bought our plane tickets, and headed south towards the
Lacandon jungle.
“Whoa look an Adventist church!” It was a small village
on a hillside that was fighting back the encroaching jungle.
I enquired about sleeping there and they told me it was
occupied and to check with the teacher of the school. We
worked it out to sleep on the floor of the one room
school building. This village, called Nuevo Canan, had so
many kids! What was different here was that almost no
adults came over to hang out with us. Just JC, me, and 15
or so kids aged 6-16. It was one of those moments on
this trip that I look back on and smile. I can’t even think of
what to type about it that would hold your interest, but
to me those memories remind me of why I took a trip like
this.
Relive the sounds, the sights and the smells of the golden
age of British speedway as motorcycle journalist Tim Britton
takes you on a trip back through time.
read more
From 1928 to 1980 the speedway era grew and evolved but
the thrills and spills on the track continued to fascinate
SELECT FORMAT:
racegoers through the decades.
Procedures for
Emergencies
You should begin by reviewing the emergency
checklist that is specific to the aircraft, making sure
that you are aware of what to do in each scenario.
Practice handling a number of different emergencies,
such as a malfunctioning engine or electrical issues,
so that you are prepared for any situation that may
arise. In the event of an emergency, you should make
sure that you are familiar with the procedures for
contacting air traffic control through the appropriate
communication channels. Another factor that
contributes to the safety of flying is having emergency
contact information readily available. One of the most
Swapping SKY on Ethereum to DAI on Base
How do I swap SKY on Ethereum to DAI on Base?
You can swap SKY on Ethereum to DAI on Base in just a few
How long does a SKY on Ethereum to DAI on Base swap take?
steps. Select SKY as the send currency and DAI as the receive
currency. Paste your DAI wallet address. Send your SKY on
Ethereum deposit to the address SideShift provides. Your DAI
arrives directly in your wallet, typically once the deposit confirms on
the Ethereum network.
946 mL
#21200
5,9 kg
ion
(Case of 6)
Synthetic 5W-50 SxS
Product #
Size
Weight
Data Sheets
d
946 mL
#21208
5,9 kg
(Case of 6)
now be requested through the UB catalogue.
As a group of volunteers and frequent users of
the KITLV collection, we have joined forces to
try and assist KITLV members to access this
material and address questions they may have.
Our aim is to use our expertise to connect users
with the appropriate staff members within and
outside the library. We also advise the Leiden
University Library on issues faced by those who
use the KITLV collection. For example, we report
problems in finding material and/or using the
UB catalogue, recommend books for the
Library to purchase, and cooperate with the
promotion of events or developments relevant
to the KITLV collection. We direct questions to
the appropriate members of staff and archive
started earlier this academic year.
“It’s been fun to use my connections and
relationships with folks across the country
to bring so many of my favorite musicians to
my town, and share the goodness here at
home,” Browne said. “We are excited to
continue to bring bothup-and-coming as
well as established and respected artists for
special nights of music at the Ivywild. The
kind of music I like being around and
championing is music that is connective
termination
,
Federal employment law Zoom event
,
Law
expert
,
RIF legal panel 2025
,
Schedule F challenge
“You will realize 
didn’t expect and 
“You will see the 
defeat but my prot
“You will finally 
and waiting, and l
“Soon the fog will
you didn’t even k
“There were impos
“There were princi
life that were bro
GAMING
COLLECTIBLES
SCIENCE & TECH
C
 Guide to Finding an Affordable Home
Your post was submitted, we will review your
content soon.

——

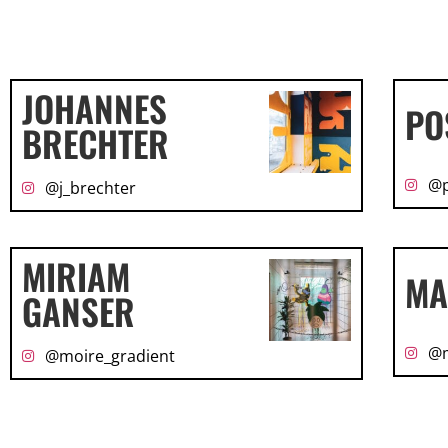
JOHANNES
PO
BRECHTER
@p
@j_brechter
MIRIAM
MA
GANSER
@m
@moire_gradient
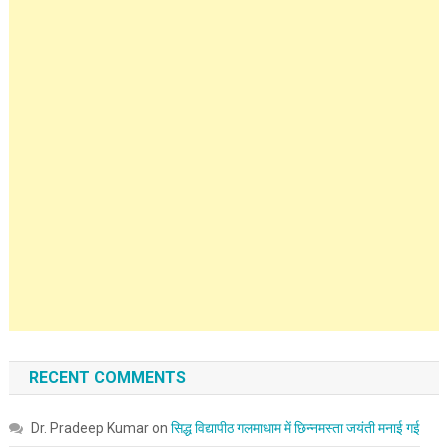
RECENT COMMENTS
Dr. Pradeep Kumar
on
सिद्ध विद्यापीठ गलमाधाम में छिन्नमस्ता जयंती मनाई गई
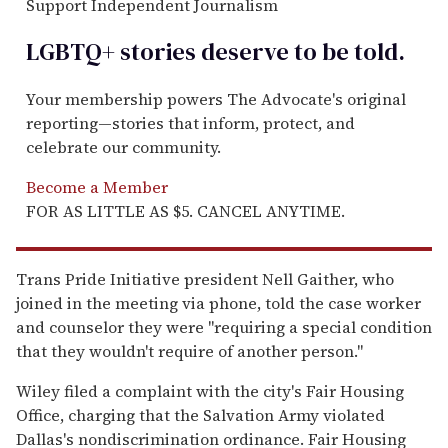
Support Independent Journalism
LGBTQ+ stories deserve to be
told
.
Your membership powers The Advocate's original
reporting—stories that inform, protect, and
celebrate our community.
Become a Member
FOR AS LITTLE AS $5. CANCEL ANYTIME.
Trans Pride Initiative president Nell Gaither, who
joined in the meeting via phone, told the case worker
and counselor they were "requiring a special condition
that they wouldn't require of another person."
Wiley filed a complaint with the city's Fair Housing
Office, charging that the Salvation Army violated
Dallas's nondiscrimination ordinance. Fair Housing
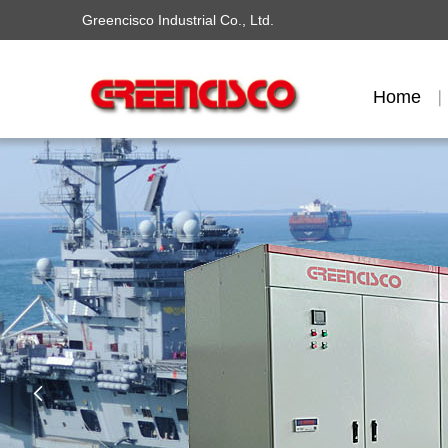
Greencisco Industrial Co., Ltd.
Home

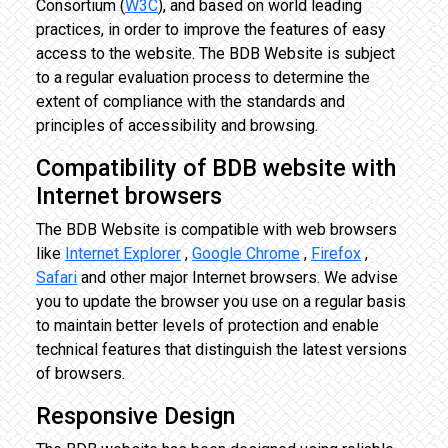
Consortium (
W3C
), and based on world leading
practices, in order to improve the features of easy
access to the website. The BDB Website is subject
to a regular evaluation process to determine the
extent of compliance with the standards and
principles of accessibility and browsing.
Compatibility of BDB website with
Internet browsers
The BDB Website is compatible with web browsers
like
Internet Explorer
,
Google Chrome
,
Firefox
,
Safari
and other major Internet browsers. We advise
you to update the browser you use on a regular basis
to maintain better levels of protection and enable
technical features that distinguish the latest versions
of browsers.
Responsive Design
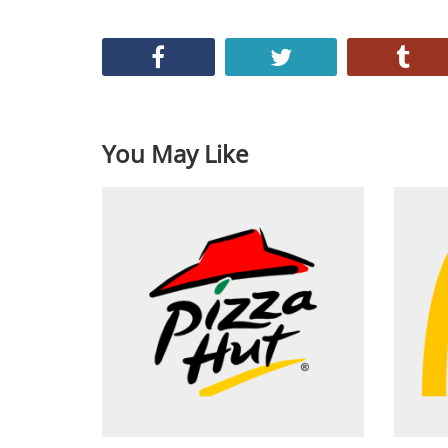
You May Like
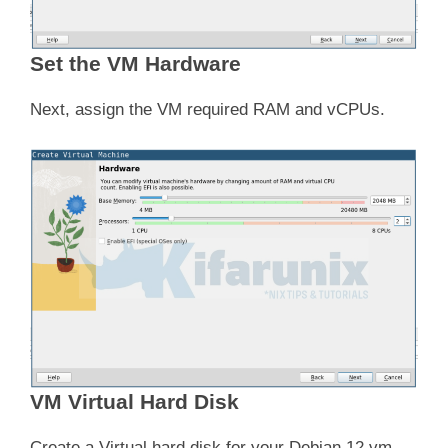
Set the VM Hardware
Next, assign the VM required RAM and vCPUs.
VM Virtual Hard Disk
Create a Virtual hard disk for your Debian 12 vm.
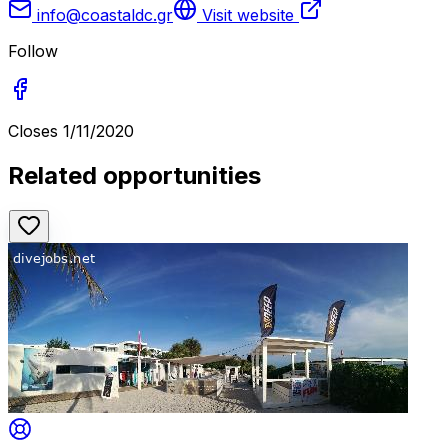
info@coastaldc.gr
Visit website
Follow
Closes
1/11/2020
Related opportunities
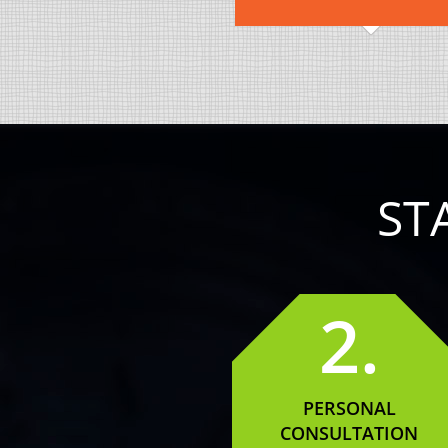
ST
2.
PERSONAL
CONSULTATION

——

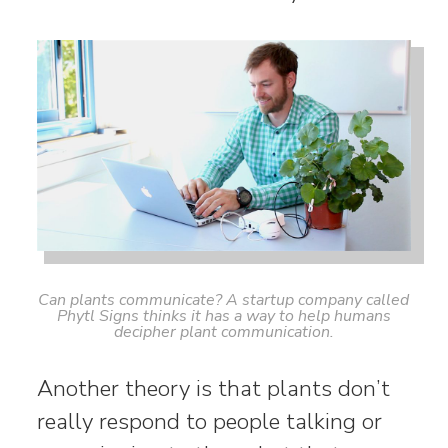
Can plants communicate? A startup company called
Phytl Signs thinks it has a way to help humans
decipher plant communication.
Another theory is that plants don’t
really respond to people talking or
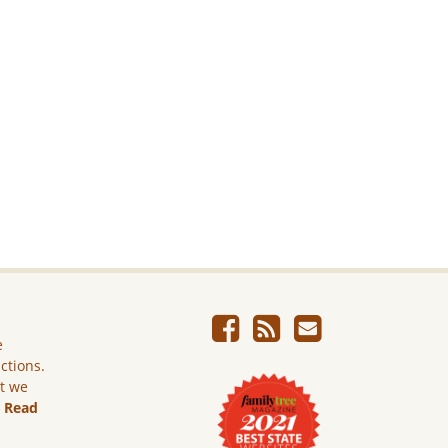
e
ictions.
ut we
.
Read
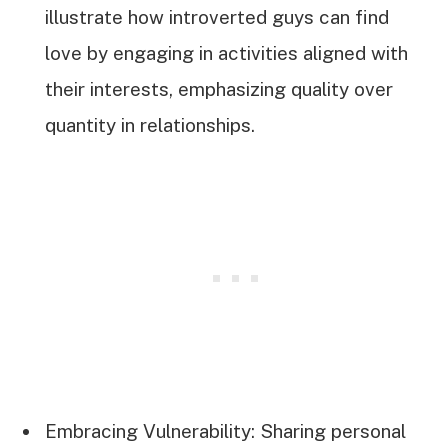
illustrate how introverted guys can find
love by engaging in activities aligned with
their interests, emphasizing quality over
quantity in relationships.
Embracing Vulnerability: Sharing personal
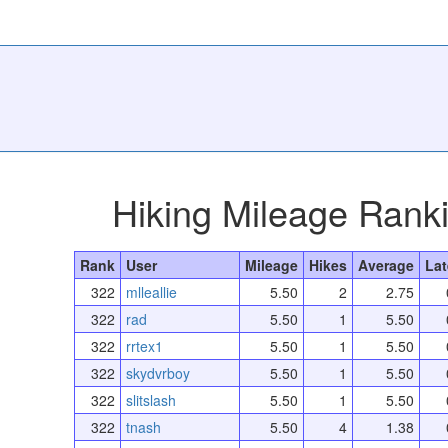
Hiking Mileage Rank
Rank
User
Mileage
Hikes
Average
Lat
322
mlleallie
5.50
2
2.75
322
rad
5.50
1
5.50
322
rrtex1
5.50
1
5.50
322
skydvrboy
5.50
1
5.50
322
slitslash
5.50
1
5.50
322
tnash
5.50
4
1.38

——

**Exercise requirements:**
From the listing above, repeat exactly the lines starting at the line that includes "Schedule F challenge" and ending at the line that includes "content soon.", with nothing outside that span.

**Your solution:**
Schedule F challenge
“You will realize 
didn’t expect and 
“You will see the 
defeat but my prot
“You will finally 
and waiting, and l
“Soon the fog will
you didn’t even k
“There were impos
“There were princi
life that were bro
GAMING
COLLECTIBLES
SCIENCE & TECH
C
 Guide to Finding an Affordable Home
Your post was submitted, we will review your
content soon.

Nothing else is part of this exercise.